§ **Task objective**: Write only the number of lines in the data that contain the word "access".

§ **Records for the exercise**:
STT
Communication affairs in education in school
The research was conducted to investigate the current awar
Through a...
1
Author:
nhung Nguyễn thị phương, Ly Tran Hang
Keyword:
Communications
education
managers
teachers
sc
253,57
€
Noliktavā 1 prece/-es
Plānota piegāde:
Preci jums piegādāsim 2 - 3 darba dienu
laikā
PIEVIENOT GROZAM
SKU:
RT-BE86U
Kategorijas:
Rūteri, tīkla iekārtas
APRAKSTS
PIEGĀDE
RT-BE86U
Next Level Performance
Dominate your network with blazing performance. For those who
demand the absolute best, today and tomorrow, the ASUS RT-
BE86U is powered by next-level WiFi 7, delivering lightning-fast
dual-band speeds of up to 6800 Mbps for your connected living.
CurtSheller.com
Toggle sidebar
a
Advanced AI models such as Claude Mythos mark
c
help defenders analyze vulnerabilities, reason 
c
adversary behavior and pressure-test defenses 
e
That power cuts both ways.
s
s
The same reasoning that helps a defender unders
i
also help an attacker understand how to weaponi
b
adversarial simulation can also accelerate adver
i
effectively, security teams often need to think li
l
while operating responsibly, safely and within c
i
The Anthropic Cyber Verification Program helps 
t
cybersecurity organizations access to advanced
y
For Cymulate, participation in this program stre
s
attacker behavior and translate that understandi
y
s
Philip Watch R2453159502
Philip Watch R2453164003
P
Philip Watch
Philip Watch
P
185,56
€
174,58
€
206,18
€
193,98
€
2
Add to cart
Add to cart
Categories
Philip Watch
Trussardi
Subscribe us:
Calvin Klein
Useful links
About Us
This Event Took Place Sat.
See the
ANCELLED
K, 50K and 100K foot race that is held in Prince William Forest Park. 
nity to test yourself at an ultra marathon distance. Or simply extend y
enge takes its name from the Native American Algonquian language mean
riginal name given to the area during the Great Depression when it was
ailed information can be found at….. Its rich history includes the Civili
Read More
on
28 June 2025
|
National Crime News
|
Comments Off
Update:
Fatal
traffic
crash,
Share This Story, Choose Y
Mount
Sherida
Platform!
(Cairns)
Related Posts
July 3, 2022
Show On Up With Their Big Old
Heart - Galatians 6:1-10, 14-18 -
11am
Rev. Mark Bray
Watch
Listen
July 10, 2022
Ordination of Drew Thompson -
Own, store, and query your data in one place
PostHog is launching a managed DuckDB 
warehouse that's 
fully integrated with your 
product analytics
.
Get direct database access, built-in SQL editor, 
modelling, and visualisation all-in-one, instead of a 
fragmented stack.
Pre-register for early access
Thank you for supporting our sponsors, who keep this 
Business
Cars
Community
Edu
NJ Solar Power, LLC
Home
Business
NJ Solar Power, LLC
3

§ **Exercise solution**: 3